▶ INPUT DATA:
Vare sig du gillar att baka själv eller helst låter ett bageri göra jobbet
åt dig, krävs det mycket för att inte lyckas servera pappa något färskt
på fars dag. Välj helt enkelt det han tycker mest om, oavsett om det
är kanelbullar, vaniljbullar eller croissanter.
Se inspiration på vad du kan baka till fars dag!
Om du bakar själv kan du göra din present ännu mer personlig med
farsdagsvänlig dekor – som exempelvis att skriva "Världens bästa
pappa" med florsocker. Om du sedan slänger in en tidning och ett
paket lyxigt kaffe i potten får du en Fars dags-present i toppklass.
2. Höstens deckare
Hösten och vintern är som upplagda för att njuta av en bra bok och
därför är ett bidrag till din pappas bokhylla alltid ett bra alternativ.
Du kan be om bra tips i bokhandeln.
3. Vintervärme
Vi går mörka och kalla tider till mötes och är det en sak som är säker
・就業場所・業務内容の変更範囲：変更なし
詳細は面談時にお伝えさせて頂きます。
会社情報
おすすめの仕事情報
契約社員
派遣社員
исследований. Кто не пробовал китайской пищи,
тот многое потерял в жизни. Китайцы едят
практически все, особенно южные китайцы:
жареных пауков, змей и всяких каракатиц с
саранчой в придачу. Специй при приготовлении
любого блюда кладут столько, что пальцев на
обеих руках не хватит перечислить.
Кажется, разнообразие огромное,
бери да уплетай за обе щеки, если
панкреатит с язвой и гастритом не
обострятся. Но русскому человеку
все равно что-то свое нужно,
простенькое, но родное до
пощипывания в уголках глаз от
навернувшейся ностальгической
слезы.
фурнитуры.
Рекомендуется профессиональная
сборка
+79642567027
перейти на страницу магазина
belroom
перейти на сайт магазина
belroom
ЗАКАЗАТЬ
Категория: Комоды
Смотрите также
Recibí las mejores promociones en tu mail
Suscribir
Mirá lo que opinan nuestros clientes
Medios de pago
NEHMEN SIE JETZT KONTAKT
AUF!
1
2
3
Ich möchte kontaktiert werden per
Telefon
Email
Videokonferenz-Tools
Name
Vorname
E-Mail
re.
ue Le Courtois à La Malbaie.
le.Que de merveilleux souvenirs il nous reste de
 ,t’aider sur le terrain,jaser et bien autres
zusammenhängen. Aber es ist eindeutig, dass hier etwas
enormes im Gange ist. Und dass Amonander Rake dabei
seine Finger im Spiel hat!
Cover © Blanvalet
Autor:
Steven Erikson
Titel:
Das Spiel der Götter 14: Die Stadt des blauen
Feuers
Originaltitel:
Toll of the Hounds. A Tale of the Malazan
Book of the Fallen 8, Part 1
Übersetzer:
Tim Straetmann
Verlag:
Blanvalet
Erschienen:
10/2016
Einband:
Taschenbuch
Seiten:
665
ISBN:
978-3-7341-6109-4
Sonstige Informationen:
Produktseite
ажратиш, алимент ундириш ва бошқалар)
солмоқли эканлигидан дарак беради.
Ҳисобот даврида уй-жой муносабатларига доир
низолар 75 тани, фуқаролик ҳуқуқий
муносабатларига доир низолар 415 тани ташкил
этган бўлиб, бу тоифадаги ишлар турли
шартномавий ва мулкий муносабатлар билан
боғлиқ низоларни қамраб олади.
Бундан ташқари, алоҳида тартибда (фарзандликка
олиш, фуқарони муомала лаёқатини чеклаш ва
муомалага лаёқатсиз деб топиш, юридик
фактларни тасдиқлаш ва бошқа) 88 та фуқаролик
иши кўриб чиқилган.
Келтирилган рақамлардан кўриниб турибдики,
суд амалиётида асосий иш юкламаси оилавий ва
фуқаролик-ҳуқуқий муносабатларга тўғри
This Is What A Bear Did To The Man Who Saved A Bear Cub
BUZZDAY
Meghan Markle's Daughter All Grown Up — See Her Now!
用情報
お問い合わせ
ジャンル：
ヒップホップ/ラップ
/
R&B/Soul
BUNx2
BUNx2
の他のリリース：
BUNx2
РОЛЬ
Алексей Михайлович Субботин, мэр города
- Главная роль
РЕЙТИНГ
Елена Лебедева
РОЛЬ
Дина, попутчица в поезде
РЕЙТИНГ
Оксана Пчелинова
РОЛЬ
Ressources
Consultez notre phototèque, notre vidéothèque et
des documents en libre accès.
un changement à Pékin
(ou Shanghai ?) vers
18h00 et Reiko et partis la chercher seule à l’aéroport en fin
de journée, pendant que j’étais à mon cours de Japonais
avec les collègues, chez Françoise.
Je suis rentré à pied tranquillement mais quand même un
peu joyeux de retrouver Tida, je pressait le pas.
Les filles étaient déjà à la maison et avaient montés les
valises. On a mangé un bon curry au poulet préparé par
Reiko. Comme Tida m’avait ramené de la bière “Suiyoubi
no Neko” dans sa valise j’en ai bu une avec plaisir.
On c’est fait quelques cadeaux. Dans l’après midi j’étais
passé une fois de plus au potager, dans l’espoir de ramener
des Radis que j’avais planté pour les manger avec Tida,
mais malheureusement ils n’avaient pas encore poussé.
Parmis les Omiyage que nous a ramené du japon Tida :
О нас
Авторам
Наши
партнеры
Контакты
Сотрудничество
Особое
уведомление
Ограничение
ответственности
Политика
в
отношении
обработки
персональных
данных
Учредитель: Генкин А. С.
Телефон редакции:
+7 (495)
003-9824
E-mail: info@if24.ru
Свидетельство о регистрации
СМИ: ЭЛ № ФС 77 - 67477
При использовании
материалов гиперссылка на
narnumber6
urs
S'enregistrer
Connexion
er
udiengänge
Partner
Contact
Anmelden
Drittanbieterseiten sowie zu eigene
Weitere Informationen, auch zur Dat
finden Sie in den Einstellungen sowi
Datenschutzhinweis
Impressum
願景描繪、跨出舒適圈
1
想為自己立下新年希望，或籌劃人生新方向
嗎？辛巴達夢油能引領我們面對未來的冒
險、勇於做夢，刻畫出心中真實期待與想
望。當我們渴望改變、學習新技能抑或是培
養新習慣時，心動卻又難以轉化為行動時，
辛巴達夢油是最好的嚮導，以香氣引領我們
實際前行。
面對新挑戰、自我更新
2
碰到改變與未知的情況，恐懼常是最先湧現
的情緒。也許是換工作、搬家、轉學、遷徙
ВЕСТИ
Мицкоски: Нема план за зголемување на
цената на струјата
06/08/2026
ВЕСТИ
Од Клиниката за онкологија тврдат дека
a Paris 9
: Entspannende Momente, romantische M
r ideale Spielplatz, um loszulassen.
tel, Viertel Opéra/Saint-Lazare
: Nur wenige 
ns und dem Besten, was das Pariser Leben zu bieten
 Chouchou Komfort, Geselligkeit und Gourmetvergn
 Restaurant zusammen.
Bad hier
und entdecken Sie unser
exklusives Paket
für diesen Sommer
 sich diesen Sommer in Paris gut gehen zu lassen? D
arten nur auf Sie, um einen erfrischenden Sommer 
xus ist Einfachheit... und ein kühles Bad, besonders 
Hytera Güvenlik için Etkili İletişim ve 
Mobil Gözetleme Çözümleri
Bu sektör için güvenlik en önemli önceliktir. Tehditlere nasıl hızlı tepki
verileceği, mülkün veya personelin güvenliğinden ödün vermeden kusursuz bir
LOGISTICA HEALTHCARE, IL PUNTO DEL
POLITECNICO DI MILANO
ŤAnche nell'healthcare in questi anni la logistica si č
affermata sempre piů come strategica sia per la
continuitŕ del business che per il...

▶ PROBLEM DESCRIPTION: Go through the records above and copy each line exactly.

▶ OUTPUT FOR THIS EXERCISE:
Vare sig du gillar att baka själv eller helst låter ett bageri göra jobbet
åt dig, krävs det mycket för att inte lyckas servera pappa något färskt
på fars dag. Välj helt enkelt det han tycker mest om, oavsett om det
är kanelbullar, vaniljbullar eller croissanter.
Se inspiration på vad du kan baka till fars dag!
Om du bakar själv kan du göra din present ännu mer personlig med
farsdagsvänlig dekor – som exempelvis att skriva "Världens bästa
pappa" med florsocker. Om du sedan slänger in en tidning och ett
paket lyxigt kaffe i potten får du en Fars dags-present i toppklass.
2. Höstens deckare
Hösten och vintern är som upplagda för att njuta av en bra bok och
därför är ett bidrag till din pappas bokhylla alltid ett bra alternativ.
Du kan be om bra tips i bokhandeln.
3. Vintervärme
Vi går mörka och kalla tider till mötes och är det en sak som är säker
・就業場所・業務内容の変更範囲：変更なし
詳細は面談時にお伝えさせて頂きます。
会社情報
おすすめの仕事情報
契約社員
派遣社員
исследований. Кто не пробовал китайской пищи,
тот многое потерял в жизни. Китайцы едят
практически все, особенно южные китайцы:
жареных пауков, змей и всяких каракатиц с
саранчой в придачу. Специй при приготовлении
любого блюда кладут столько, что пальцев на
обеих руках не хватит перечислить.
Кажется, разнообразие огромное,
бери да уплетай за обе щеки, если
панкреатит с язвой и гастритом не
обострятся. Но русскому человеку
все равно что-то свое нужно,
простенькое, но родное до
пощипывания в уголках глаз от
навернувшейся ностальгической
слезы.
фурнитуры.
Рекомендуется профессиональная
сборка
+79642567027
перейти на страницу магазина
belroom
перейти на сайт магазина
belroom
ЗАКАЗАТЬ
Категория: Комоды
Смотрите также
Recibí las mejores promociones en tu mail
Suscribir
Mirá lo que opinan nuestros clientes
Medios de pago
NEHMEN SIE JETZT KONTAKT
AUF!
1
2
3
Ich möchte kontaktiert werden per
Telefon
Email
Videokonferenz-Tools
Name
Vorname
E-Mail
re.
ue Le Courtois à La Malbaie.
le.Que de merveilleux souvenirs il nous reste de
 ,t’aider sur le terrain,jaser et bien autres
zusammenhängen. Aber es ist eindeutig, dass hier etwas
enormes im Gange ist. Und dass Amonander Rake dabei
seine Finger im Spiel hat!
Cover © Blanvalet
Autor:
Steven Erikson
Titel:
Das Spiel der Götter 14: Die Stadt des blauen
Feuers
Originaltitel:
Toll of the Hounds. A Tale of the Malazan
Book of the Fallen 8, Part 1
Übersetzer:
Tim Straetmann
Verlag:
Blanvalet
Erschienen:
10/2016
Einband:
Taschenbuch
Seiten:
665
ISBN:
978-3-7341-6109-4
Sonstige Informationen:
Produktseite
ажратиш, алимент ундириш ва бошқалар)
солмоқли эканлигидан дарак беради.
Ҳисобот даврида уй-жой муносабатларига доир
низолар 75 тани, фуқаролик ҳуқуқий
муносабатларига доир низолар 415 тани ташкил
этган бўлиб, бу тоифадаги ишлар турли
шартномавий ва мулкий муносабатлар билан
боғлиқ низоларни қамраб олади.
Бундан ташқари, алоҳида тартибда (фарзандликка
олиш, фуқарони муомала лаёқатини чеклаш ва
муомалага лаёқатсиз деб топиш, юридик
фактларни тасдиқлаш ва бошқа) 88 та фуқаролик
иши кўриб чиқилган.
Келтирилган рақамлардан кўриниб турибдики,
суд амалиётида асосий иш юкламаси оилавий ва
фуқаролик-ҳуқуқий муносабатларга тўғри
This Is What A Bear Did To The Man Who Saved A Bear Cub
BUZZDAY
Meghan Markle's Daughter All Grown Up — See Her Now!
用情報
お問い合わせ
ジャンル：
ヒップホップ/ラップ
/
R&B/Soul
BUNx2
BUNx2
の他のリリース：
BUNx2
РОЛЬ
Алексей Михайлович Субботин, мэр города
- Главная роль
РЕЙТИНГ
Елена Лебедева
РОЛЬ
Дина, попутчица в поезде
РЕЙТИНГ
Оксана Пчелинова
РОЛЬ
Ressources
Consultez notre phototèque, notre vidéothèque et
des documents en libre accès.
un changement à Pékin
(ou Shanghai ?) vers
18h00 et Reiko et partis la chercher seule à l’aéroport en fin
de journée, pendant que j’étais à mon cours de Japonais
avec les collègues, chez Françoise.
Je suis rentré à pied tranquillement mais quand même un
peu joyeux de retrouver Tida, je pressait le pas.
Les filles étaient déjà à la maison et avaient montés les
valises. On a mangé un bon curry au poulet préparé par
Reiko. Comme Tida m’avait ramené de la bière “Suiyoubi
no Neko” dans sa valise j’en ai bu une avec plaisir.
On c’est fait quelques cadeaux. Dans l’après midi j’étais
passé une fois de plus au potager, dans l’espoir de ramener
des Radis que j’avais planté pour les manger avec Tida,
mais malheureusement ils n’avaient pas encore poussé.
Parmis les Omiyage que nous a ramené du japon Tida :
О нас
Авторам
Наши
партнеры
Контакты
Сотрудничество
Особое
уведомление
Ограничение
ответственности
Политика
в
отношении
обработки
персональных
данных
Учредитель: Генкин А. С.
Телефон редакции:
+7 (495)
003-9824
E-mail: info@if24.ru
Свидетельство о регистрации
СМИ: ЭЛ № ФС 77 - 67477
При использовании
материалов гиперссылка на
narnumber6
urs
S'enregistrer
Connexion
er
udiengänge
Partner
Contact
Anmelden
Drittanbieterseiten sowie zu eigene
Weitere Informationen, auch zur Dat
finden Sie in den Einstellungen sowi
Datenschutzhinweis
Impressum
願景描繪、跨出舒適圈
1
想為自己立下新年希望，或籌劃人生新方向
嗎？辛巴達夢油能引領我們面對未來的冒
險、勇於做夢，刻畫出心中真實期待與想
望。當我們渴望改變、學習新技能抑或是培
養新習慣時，心動卻又難以轉化為行動時，
辛巴達夢油是最好的嚮導，以香氣引領我們
實際前行。
面對新挑戰、自我更新
2
碰到改變與未知的情況，恐懼常是最先湧現
的情緒。也許是換工作、搬家、轉學、遷徙
ВЕСТИ
Мицкоски: Нема план за зголемување на
цената на струјата
06/08/2026
ВЕСТИ
Од Клиниката за онкологија тврдат дека
a Paris 9
: Entspannende Momente, romantische M
r ideale Spielplatz, um loszulassen.
tel, Viertel Opéra/Saint-Lazare
: Nur wenige 
ns und dem Besten, was das Pariser Leben zu bieten
 Chouchou Komfort, Geselligkeit und Gourmetvergn
 Restaurant zusammen.
Bad hier
und entdecken Sie unser
exklusives Paket
für diesen Sommer
 sich diesen Sommer in Paris gut gehen zu lassen? D
arten nur auf Sie, um einen erfrischenden Sommer 
xus ist Einfachheit... und ein kühles Bad, besonders 
Hytera Güvenlik için Etkili İletişim ve 
Mobil Gözetleme Çözümleri
Bu sektör için güvenlik en önemli önceliktir. Tehditlere nasıl hızlı tepki
verileceği, mülkün veya personelin güvenliğinden ödün vermeden kusursuz bir
LOGISTICA HEALTHCARE, IL PUNTO DEL
POLITECNICO DI MILANO
ŤAnche nell'healthcare in questi anni la logistica si č
affermata sempre piů come strategica sia per la
continuitŕ del business che per il...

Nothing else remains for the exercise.